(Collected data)
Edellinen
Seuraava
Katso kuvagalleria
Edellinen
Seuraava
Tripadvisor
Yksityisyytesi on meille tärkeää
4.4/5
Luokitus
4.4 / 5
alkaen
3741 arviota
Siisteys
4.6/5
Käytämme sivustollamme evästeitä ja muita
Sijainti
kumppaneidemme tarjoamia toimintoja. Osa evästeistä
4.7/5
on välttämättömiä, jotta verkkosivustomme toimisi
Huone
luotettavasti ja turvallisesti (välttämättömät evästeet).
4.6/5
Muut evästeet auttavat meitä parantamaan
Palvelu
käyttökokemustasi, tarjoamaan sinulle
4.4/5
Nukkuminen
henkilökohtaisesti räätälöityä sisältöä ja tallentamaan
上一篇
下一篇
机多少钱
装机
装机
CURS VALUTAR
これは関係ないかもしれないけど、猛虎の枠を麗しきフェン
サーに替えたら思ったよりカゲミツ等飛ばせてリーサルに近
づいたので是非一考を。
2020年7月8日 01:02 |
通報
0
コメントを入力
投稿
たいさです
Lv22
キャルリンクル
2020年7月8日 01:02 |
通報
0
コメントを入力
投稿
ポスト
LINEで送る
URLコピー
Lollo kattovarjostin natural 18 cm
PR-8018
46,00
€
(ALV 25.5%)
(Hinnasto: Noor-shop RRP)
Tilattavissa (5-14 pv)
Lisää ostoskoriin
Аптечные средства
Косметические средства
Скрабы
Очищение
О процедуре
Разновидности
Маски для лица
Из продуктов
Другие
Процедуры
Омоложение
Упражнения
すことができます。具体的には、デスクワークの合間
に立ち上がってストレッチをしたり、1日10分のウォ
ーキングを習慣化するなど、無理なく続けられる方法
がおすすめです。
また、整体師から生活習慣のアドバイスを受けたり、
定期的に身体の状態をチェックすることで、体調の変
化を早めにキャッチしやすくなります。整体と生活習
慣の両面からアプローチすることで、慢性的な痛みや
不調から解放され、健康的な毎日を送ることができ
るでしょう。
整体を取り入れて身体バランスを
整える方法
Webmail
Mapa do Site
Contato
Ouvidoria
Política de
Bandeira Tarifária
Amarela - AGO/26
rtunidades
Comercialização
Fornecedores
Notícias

• Problem description
Give back every line of the data exactly as it was written.

• Expected answer
Edellinen
Seuraava
Katso kuvagalleria
Edellinen
Seuraava
Tripadvisor
Yksityisyytesi on meille tärkeää
4.4/5
Luokitus
4.4 / 5
alkaen
3741 arviota
Siisteys
4.6/5
Käytämme sivustollamme evästeitä ja muita
Sijainti
kumppaneidemme tarjoamia toimintoja. Osa evästeistä
4.7/5
on välttämättömiä, jotta verkkosivustomme toimisi
Huone
luotettavasti ja turvallisesti (välttämättömät evästeet).
4.6/5
Muut evästeet auttavat meitä parantamaan
Palvelu
käyttökokemustasi, tarjoamaan sinulle
4.4/5
Nukkuminen
henkilökohtaisesti räätälöityä sisältöä ja tallentamaan
上一篇
下一篇
机多少钱
装机
装机
CURS VALUTAR
これは関係ないかもしれないけど、猛虎の枠を麗しきフェン
サーに替えたら思ったよりカゲミツ等飛ばせてリーサルに近
づいたので是非一考を。
2020年7月8日 01:02 |
通報
0
コメントを入力
投稿
たいさです
Lv22
キャルリンクル
2020年7月8日 01:02 |
通報
0
コメントを入力
投稿
ポスト
LINEで送る
URLコピー
Lollo kattovarjostin natural 18 cm
PR-8018
46,00
€
(ALV 25.5%)
(Hinnasto: Noor-shop RRP)
Tilattavissa (5-14 pv)
Lisää ostoskoriin
Аптечные средства
Косметические средства
Скрабы
Очищение
О процедуре
Разновидности
Маски для лица
Из продуктов
Другие
Процедуры
Омоложение
Упражнения
すことができます。具体的には、デスクワークの合間
に立ち上がってストレッチをしたり、1日10分のウォ
ーキングを習慣化するなど、無理なく続けられる方法
がおすすめです。
また、整体師から生活習慣のアドバイスを受けたり、
定期的に身体の状態をチェックすることで、体調の変
化を早めにキャッチしやすくなります。整体と生活習
慣の両面からアプローチすることで、慢性的な痛みや
不調から解放され、健康的な毎日を送ることができ
るでしょう。
整体を取り入れて身体バランスを
整える方法
Webmail
Mapa do Site
Contato
Ouvidoria
Política de
Bandeira Tarifária
Amarela - AGO/26
rtunidades
Comercialização
Fornecedores
Notícias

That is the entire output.